Problem description:
Your task is to repeat the entries word for word while leaving out the pictures.

Page-level text extractions:
******************************

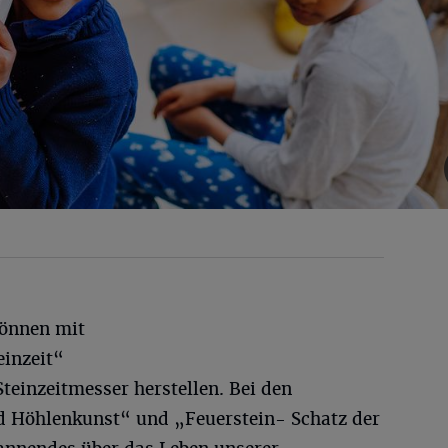
können mit
einzeit“
Steinzeitmesser herstellen. Bei den
d Höhlenkunst“ und „Feuerstein- Schatz der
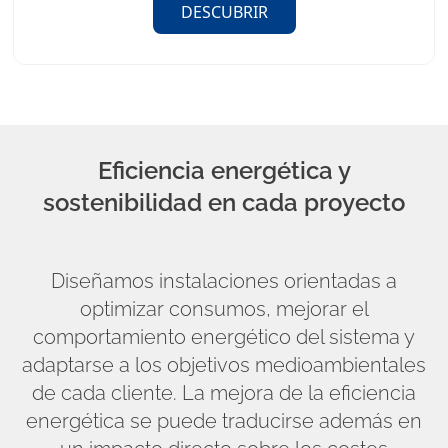
DESCUBRIR
Eficiencia energética y
sostenibilidad en cada proyecto
Diseñamos instalaciones orientadas a
optimizar consumos, mejorar el
comportamiento energético del sistema y
adaptarse a los objetivos medioambientales
de cada cliente. La mejora de la eficiencia
energética se puede traducirse además en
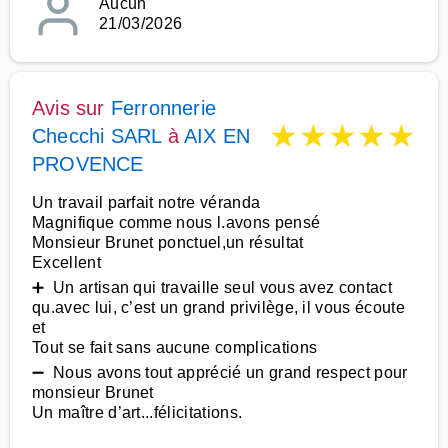
Aucun
21/03/2026
Avis sur
Ferronnerie
★
★
★
★
★
Checchi SARL
à
AIX EN
PROVENCE
Un travail parfait notre véranda
Magnifique comme nous l.avons pensé
Monsieur Brunet ponctuel,un résultat
Excellent
➕ Un artisan qui travaille seul vous avez contact
qu.avec lui, c’est un grand privilège, il vous écoute
et
Tout se fait sans aucune complications
➖ Nous avons tout apprécié un grand respect pour
monsieur Brunet
Un maître d’art...félicitations.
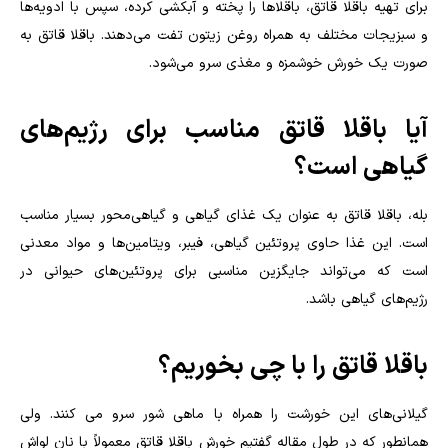
برای تهیه باقلا قاتق، باقلا‌ها را پخته و آبکشی کرده، سپس با ادویه‌ها
و سبزیجات مختلف به همراه روغن زیتون تفت می‌دهند. باقلا قاتق به
صورت یک خورش خوشمزه و مغذی سرو می‌شود.
آیا باقلا قاتق مناسب برای رژیم‌های
گیاهی است؟
بله، باقلا قاتق به عنوان یک غذای گیاهی و گیاهی‌محور بسیار مناسب
است. این غذا حاوی پروتئین گیاهی، فیبر، ویتامین‌ها و مواد معدنی
است که می‌تواند جایگزین مناسبی برای پروتئین‌های حیوانی در
رژیم‌های گیاهی باشد.
باقلا قاتق را با چی بخوریم؟
گیلانی‌های این خورشت را همراه با ماهی شور سرو می کنند. ولی
همانطور که در طول مقاله گفتیم خورش باقلا قاتق معمولاً با نان لواش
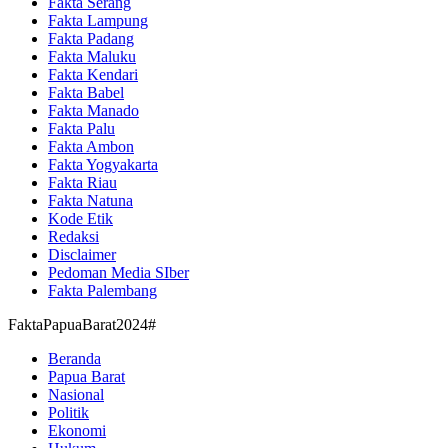
Fakta Serang
Fakta Lampung
Fakta Padang
Fakta Maluku
Fakta Kendari
Fakta Babel
Fakta Manado
Fakta Palu
Fakta Ambon
Fakta Yogyakarta
Fakta Riau
Fakta Natuna
Kode Etik
Redaksi
Disclaimer
Pedoman Media SIber
Fakta Palembang
FaktaPapuaBarat2024#
Beranda
Papua Barat
Nasional
Politik
Ekonomi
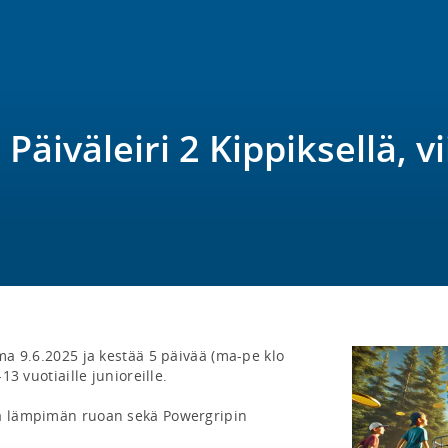
 Päiväleiri 2 Kippiksellä, v
ma 9.6.2025 ja kestää 5 päivää (ma-pe klo 
13 vuotiaille junioreille. 

ja lämpimän ruoan sekä Powergripin 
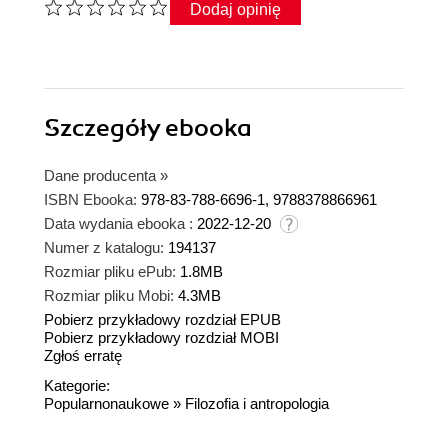
Dodaj opinię
Szczegóły
ebooka
Dane producenta
»
ISBN Ebooka:
978-83-788-6696-1, 9788378866961
Data wydania ebooka :
2022-12-20
Numer z katalogu:
194137
Rozmiar pliku ePub:
1.8MB
Rozmiar pliku Mobi:
4.3MB
Pobierz przykładowy rozdział EPUB
Pobierz przykładowy rozdział MOBI
Zgłoś erratę
Kategorie:
Popularnonaukowe
»
Filozofia i antropologia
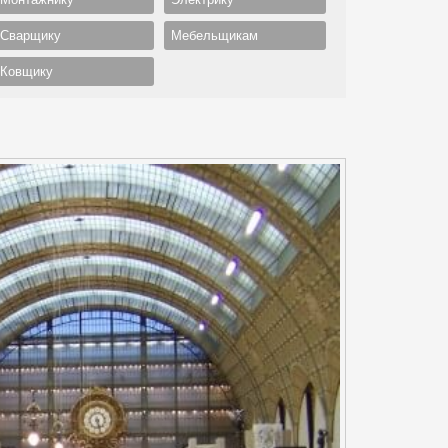
Сварщику
Мебельщикам
Ковщику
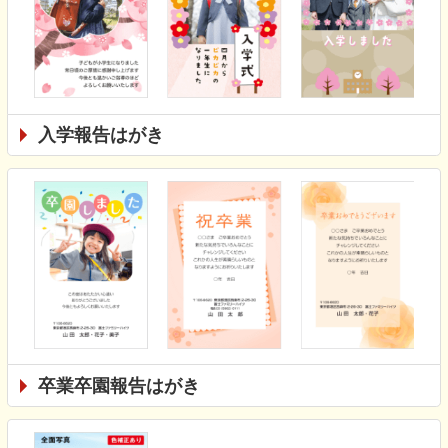
入学報告はがき
卒業卒園報告はがき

******************************

Result of the exercise:
können mit
einzeit“
Steinzeitmesser herstellen. Bei den
d Höhlenkunst“ und „Feuerstein- Schatz der
DESCUBRIR
Eficiencia energética y
sostenibilidad en cada proyecto
Diseñamos instalaciones orientadas a
optimizar consumos, mejorar el
comportamiento energético del sistema y
adaptarse a los objetivos medioambientales
de cada cliente. La mejora de la eficiencia
energética se puede traducirse además en
Aucun
21/03/2026
Avis sur
Ferronnerie
★
★
★
★
★
Checchi SARL
à
AIX EN
PROVENCE
Un travail parfait notre véranda
Magnifique comme nous l.avons pensé
Monsieur Brunet ponctuel,un résultat
Excellent
➕ Un artisan qui travaille seul vous avez contact
qu.avec lui, c’est un grand privilège, il vous écoute
et
Tout se fait sans aucune complications
➖ Nous avons tout apprécié un grand respect pour
monsieur Brunet
Un maître d’art...félicitations.
برای تهیه باقلا قاتق، باقلا‌ها را پخته و آبکشی کرده، سپس با ادویه‌ها
و سبزیجات مختلف به همراه روغن زیتون تفت می‌دهند. باقلا قاتق به
صورت یک خورش خوشمزه و مغذی سرو می‌شود.
آیا باقلا قاتق مناسب برای رژیم‌های
گیاهی است؟
بله، باقلا قاتق به عنوان یک غذای گیاهی و گیاهی‌محور بسیار مناسب
است. این غذا حاوی پروتئین گیاهی، فیبر، ویتامین‌ها و مواد معدنی
است که می‌تواند جایگزین مناسبی برای پروتئین‌های حیوانی در
رژیم‌های گیاهی باشد.
باقلا قاتق را با چی بخوریم؟
گیلانی‌های این خورشت را همراه با ماهی شور سرو می کنند. ولی
همانطور که در طول مقاله گفتیم خورش باقلا قاتق معمولاً با نان لواش
Fakta Serang
Fakta Lampung
Fakta Padang
Fakta Maluku
Fakta Kendari
Fakta Babel
Fakta Manado
Fakta Palu
Fakta Ambon
Fakta Yogyakarta
Fakta Riau
Fakta Natuna
Kode Etik
Redaksi
Disclaimer
Pedoman Media SIber
Fakta Palembang
FaktaPapuaBarat2024#
Beranda
Papua Barat
Nasional
Politik
Ekonomi
 Päiväleiri 2 Kippiksellä, v
ma 9.6.2025 ja kestää 5 päivää (ma-pe klo 
13 vuotiaille junioreille. 

ja lämpimän ruoan sekä Powergripin 
Dodaj opinię
Szczegóły
ebooka
Dane producenta
»
ISBN Ebooka:
978-83-788-6696-1, 9788378866961
Data wydania ebooka :
2022-12-20
Numer z katalogu:
194137
Rozmiar pliku ePub:
1.8MB
Rozmiar pliku Mobi:
4.3MB
Pobierz przykładowy rozdział EPUB
Pobierz przykładowy rozdział MOBI
Zgłoś erratę
Kategorie:
Popularnonaukowe
»
Filozofia i antropologia
Сварщику
Мебельщикам
Ковщику
入学報告はがき
卒業卒園報告はがき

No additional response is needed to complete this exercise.